“Foro privilegiado” é um conceito jurídico que deve ter lido nas notícias sobre a nomeação de Lula da Silva como ministro chefe da Casa Civil da Presidência da República, uma espécie de primeiro-ministro no Brasil. Significa, como também já deve saber, que Lula não poderá ser investigado pela equipa original do Ministério Público do Estado do Paraná que investiga a operação Lava Jato, nem julgado pelo juiz Sérgio Moro. O foro especial, é esta a designação em Portugal, não dá imunidade mas obriga a que Lula apenas possa ser investigado por um tribunal superior: o Supremo Tribunal Federal.

Em 2006/2007, o primeiro governo de José Sócrates quis aplicar uma lei idêntica para os titulares do poder executivo (ministros e secretários de Estado) e do poder legislativo (deputados) mas, devido à contestação pública, a ideia acabou por ser deixada na gaveta.

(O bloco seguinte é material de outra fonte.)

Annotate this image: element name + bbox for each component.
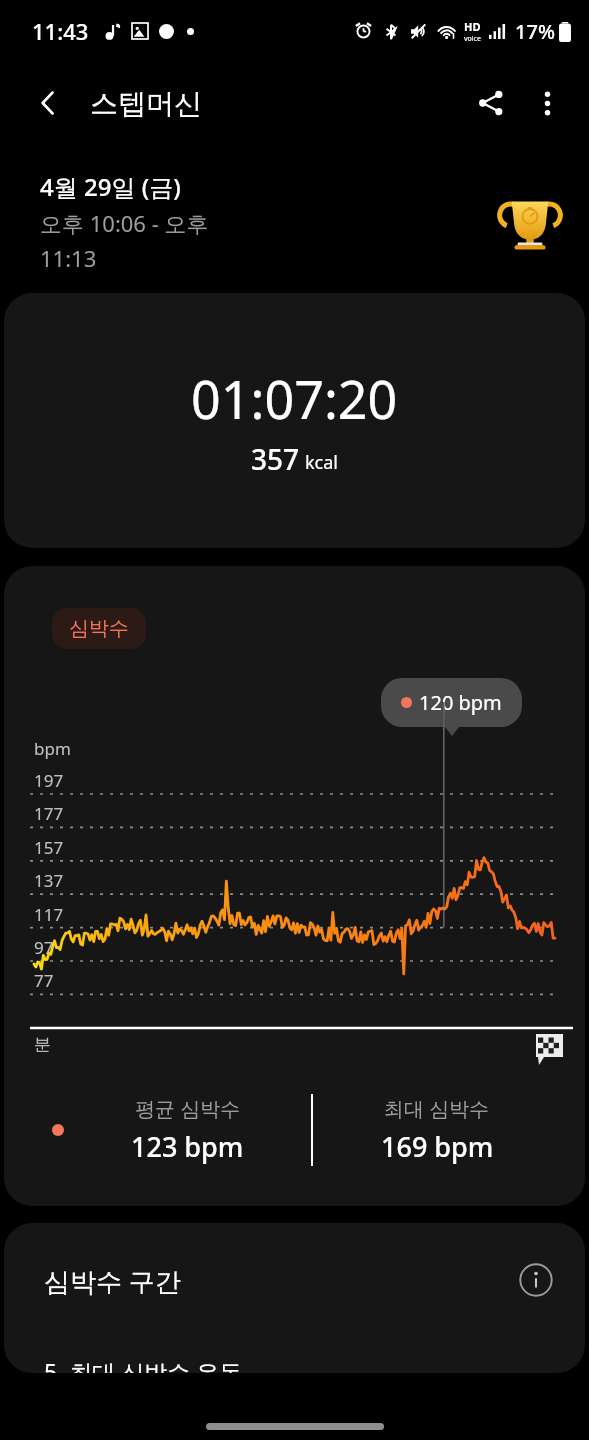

  • Os ministros, secretários de Estado e deputados, que sempre foram investigados e julgados em primeira instância, passariam a ter direito a um foro especial nos tribunais da relação. Isto é, só poderiam ser investigados por um procurador-geral adjunto colocado na segunda instância e julgados por juízes desembargadores;

Outro regime especial para os políticos passaria pelas novas regras das escutas telefónicas – que tanta polémica tinham causado durante o caso Casa Pia. Assim:

  • Presidente da República, Presidente da Assembleia da República e primeiro-ministro teriam direito a um foro especial em que só o presidente do Supremo Tribunal de Justiça poderia autorizar e validar as escutas telefónicas realizadas aos titulares daqueles cargos de topo do poder executivo e legislativo;
  • Por outro lado, no que foi visto como uma medida que visava proteger essencialmente os titulares de cargos políticos, a comunicação social passaria a ser proibida de revelar escutas telefónicas de processo em segredo de justiça sem a a autorização expressa dos visados pelas escutas.

A contestação a estas propostas da Unidade de Missão foi imediata, sendo a medida que visava implementar um foro especial para a classe política imediatamente contestada pelo Poder Judicial e pela generalidade da opinião pública. Muitos analistas ligaram essas propostas às consequências do caso Casa Pia.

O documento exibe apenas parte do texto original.